====== Records provided ======

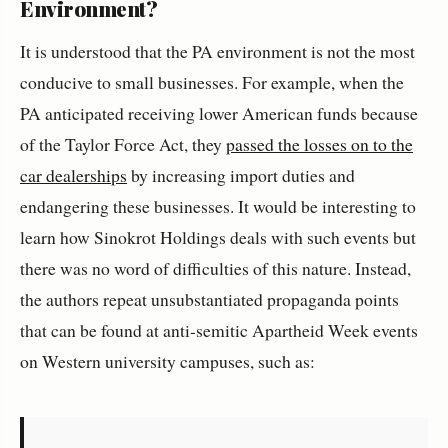
Environment?
It is understood that the PA environment is not the most
conducive to small businesses. For example, when the
PA anticipated receiving lower American funds because
of the Taylor Force Act, they
passed the losses on to the
car dealerships
by increasing import duties and
endangering these businesses. It would be interesting to
learn how Sinokrot Holdings deals with such events but
there was no word of difficulties of this nature. Instead,
the authors repeat unsubstantiated propaganda points
that can be found at anti-semitic Apartheid Week events
on Western university campuses, such as:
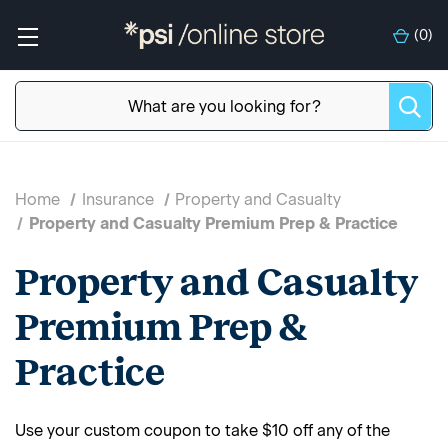
(
0
)
Home
Insurance
Property and Casualty
Property and Casualty Premium Prep & Practice
Property and Casualty
Premium Prep &
Practice
Use your custom coupon to take $10 off any of the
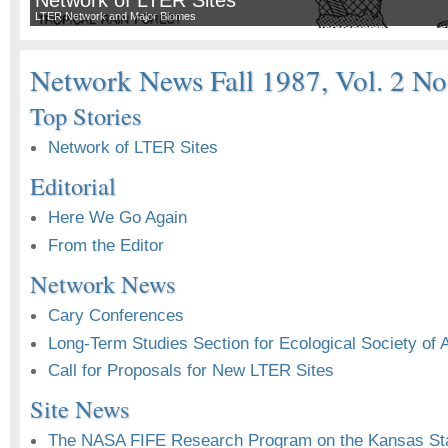
LTER Network and Major Biomes
Network News Fall 1987, Vol. 2 No
Top Stories
Network of LTER Sites
Editorial
Here We Go Again
From the Editor
Network News
Cary Conferences
Long-Term Studies Section for Ecological Society of 
Call for Proposals for New LTER Sites
Site News
The NASA FIFE Research Program on the Kansas Sta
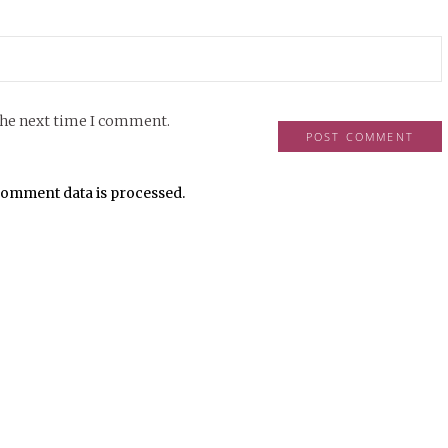
the next time I comment.
omment data is processed.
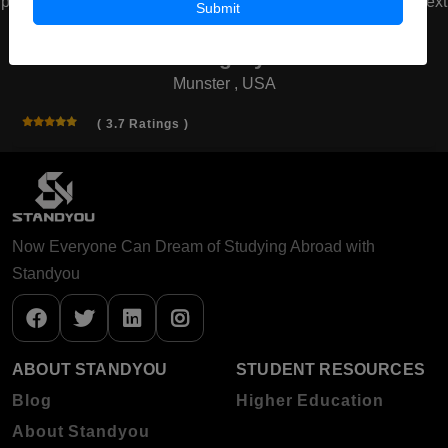
prev
next
Submit
American Board of Cosmetic
Surgery
Munster , USA
( 3.7 Ratings )
Now Everyone Can Dream of Studying Abroad with
Standyou
ABOUT STANDYOU
STUDENT RESOURCES
Blog
Higher Education
About Standyou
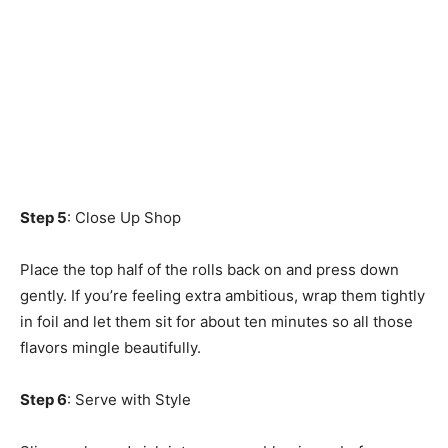
Step 5
: Close Up Shop
Place the top half of the rolls back on and press down
gently. If you’re feeling extra ambitious, wrap them tightly
in foil and let them sit for about ten minutes so all those
flavors mingle beautifully.
Step 6
: Serve with Style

======

Copy out each line of the listing where the string "that" appears.

It is understood that the PA environment is not the most
that can be found at anti-semitic Apartheid Week events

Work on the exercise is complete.